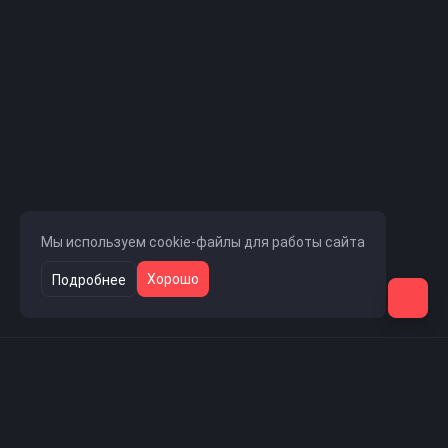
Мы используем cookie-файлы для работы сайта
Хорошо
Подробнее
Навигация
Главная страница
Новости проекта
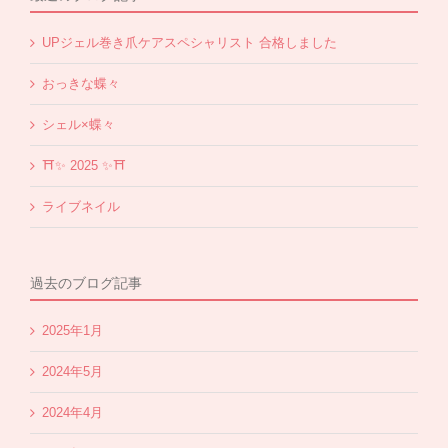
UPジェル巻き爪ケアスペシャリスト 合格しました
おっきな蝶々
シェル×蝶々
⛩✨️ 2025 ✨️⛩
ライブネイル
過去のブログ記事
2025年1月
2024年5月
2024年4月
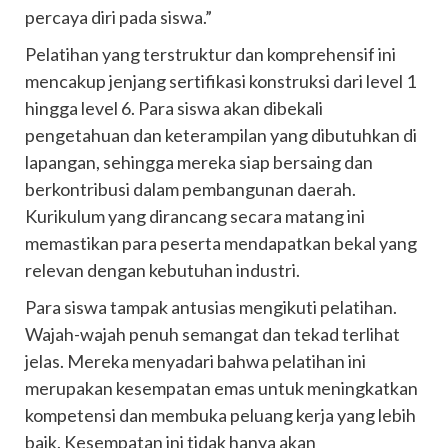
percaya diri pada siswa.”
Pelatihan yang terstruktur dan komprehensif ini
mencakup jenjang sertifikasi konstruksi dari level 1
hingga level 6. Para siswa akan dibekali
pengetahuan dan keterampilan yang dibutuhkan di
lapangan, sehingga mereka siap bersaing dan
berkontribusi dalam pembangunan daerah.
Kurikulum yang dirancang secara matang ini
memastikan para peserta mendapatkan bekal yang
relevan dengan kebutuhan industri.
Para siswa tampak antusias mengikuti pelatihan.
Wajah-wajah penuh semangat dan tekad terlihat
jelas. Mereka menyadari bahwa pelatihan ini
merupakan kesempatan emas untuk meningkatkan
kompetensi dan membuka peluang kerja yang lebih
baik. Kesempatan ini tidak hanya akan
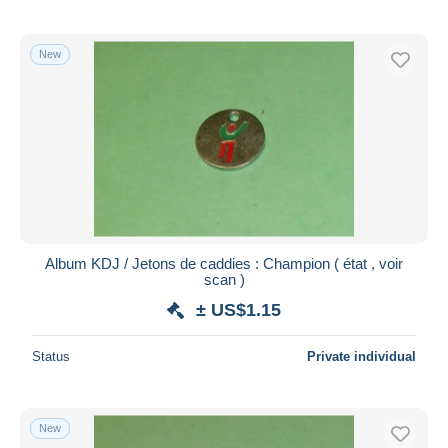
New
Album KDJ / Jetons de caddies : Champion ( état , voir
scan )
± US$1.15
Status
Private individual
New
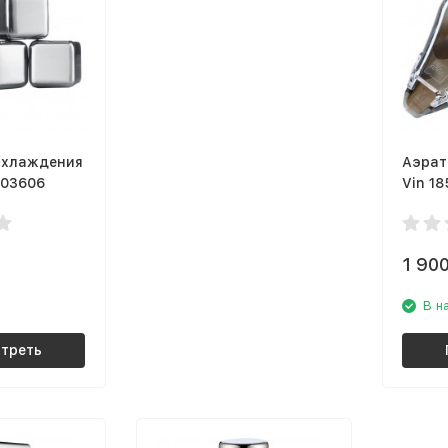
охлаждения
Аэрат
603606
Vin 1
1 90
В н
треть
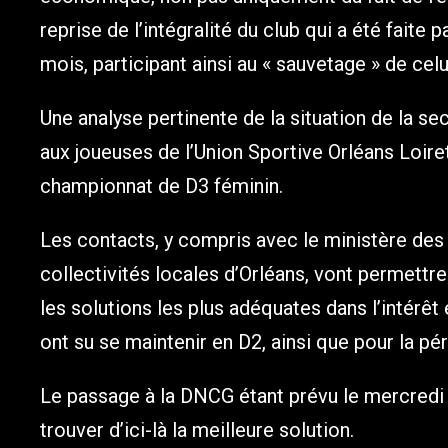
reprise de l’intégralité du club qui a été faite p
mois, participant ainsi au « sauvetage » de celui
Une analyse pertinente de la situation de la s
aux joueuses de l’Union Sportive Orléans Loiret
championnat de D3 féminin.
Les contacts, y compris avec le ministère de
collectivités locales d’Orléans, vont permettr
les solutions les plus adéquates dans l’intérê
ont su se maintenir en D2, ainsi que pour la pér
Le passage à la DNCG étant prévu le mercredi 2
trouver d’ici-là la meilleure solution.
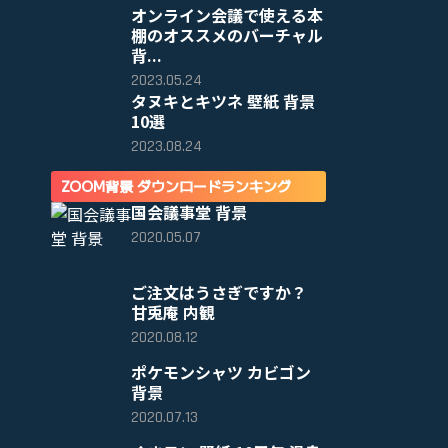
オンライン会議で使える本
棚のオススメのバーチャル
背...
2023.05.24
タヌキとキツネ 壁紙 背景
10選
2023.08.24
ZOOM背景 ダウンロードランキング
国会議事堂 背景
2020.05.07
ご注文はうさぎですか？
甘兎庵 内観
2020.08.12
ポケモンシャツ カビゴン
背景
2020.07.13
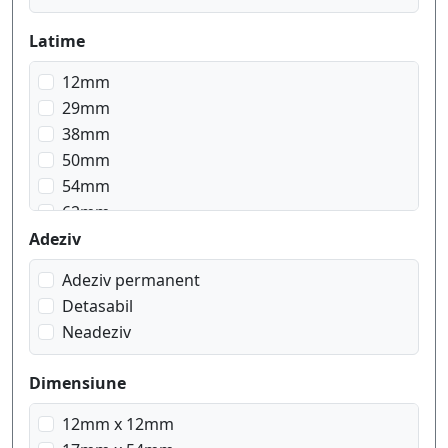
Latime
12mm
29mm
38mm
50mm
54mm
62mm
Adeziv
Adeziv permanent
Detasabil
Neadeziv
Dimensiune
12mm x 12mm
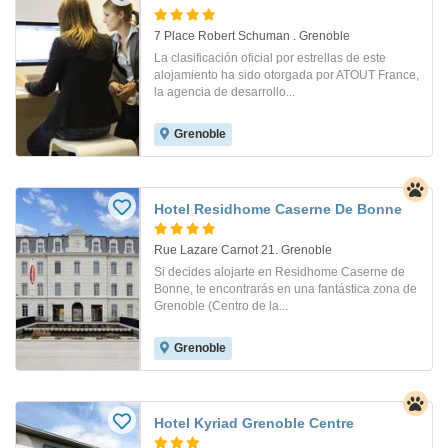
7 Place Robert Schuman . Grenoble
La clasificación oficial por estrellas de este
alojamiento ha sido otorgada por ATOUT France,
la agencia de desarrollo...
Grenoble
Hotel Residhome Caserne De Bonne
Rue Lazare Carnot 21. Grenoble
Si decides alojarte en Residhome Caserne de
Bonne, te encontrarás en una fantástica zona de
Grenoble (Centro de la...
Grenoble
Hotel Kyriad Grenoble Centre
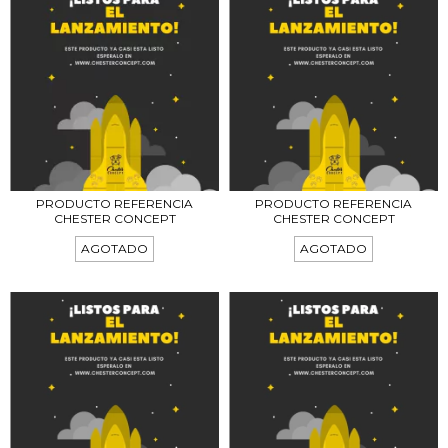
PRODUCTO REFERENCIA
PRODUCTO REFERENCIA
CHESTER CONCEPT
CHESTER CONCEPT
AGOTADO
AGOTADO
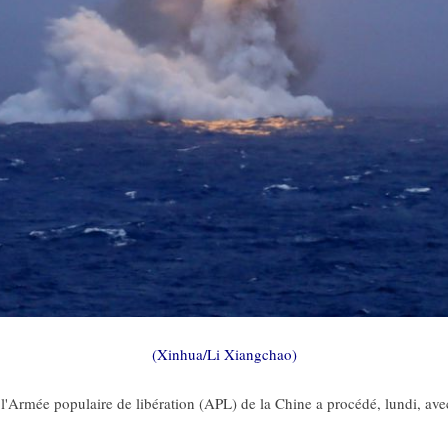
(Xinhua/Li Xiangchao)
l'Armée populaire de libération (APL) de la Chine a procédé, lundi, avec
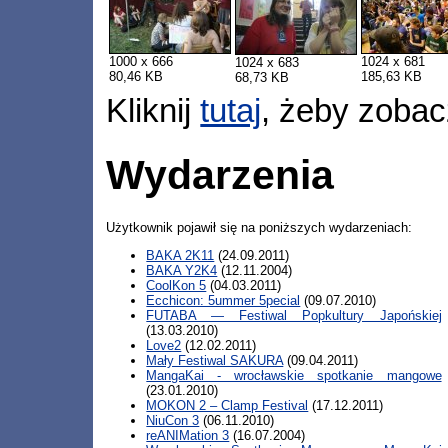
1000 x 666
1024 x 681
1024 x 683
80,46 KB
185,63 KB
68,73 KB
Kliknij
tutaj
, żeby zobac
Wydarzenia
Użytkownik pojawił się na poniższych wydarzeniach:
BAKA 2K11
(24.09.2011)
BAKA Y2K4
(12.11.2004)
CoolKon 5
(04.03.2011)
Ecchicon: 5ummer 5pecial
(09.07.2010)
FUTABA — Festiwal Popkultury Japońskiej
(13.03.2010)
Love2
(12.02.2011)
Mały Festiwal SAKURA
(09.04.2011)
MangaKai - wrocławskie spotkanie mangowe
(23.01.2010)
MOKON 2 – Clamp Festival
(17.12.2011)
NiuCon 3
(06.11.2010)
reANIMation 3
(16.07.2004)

==

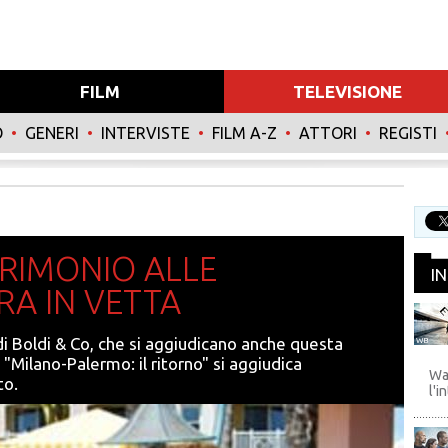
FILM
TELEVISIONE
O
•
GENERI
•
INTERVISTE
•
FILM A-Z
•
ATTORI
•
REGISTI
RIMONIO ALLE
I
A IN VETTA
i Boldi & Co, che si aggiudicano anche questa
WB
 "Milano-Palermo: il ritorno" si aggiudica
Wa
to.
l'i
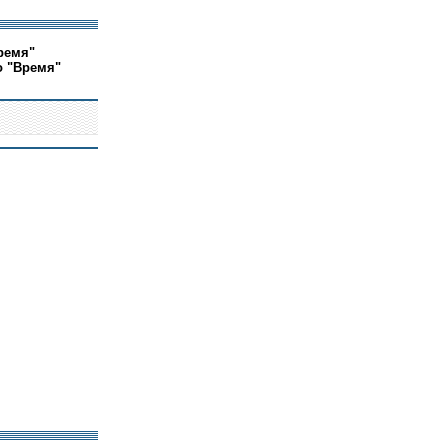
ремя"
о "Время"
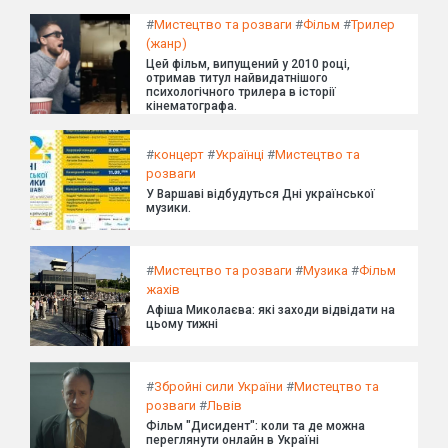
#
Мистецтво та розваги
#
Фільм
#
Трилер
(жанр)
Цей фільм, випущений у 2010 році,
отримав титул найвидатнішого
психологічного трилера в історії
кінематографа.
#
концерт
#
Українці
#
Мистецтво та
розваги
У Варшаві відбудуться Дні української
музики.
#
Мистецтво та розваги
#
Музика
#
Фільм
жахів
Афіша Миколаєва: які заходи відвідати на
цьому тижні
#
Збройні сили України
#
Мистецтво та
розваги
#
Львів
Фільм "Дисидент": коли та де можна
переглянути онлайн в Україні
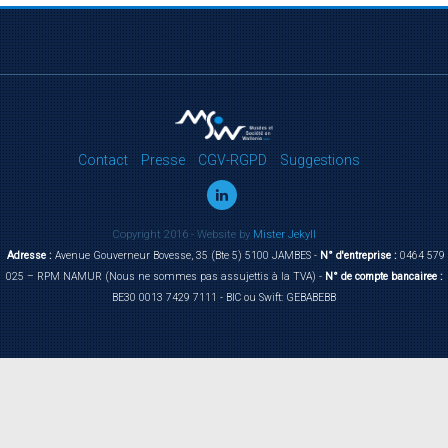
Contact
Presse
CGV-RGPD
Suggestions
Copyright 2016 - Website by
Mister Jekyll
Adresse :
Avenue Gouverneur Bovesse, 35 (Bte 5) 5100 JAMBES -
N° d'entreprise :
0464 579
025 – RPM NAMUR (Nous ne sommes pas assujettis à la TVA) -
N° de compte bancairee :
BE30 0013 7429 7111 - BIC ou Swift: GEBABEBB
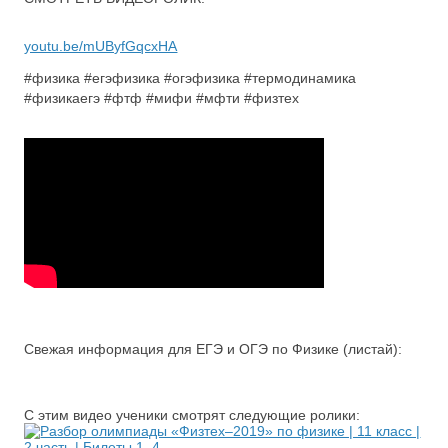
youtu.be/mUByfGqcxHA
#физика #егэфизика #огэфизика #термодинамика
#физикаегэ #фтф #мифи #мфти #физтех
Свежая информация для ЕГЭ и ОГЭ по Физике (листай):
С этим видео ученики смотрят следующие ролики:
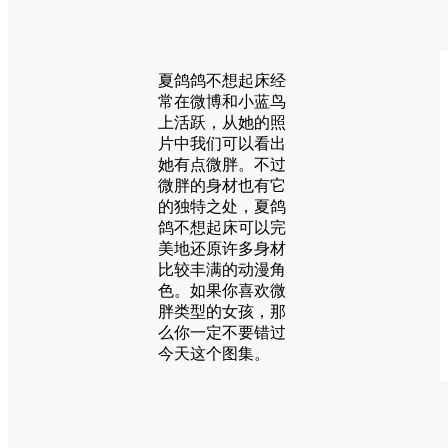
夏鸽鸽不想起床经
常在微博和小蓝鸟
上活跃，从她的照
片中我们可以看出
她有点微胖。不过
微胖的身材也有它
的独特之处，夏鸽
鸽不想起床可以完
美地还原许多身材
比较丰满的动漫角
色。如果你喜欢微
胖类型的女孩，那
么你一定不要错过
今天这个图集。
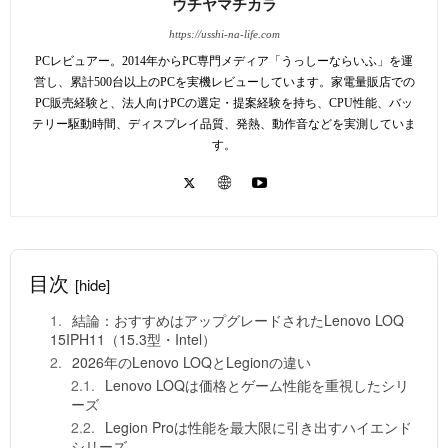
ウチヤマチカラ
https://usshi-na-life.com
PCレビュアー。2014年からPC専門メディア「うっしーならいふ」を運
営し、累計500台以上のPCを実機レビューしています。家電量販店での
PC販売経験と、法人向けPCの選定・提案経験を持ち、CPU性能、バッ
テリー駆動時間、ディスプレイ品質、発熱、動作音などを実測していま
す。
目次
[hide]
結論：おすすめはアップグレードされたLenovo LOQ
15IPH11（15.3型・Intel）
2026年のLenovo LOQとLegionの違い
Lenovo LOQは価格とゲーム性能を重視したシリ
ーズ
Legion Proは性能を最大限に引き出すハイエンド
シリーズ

* EXERCISE OBJECTIVE: Scan the records above, count the lines with "Caserne" in them, and give only the number.

* RESPONSE BELOW: 2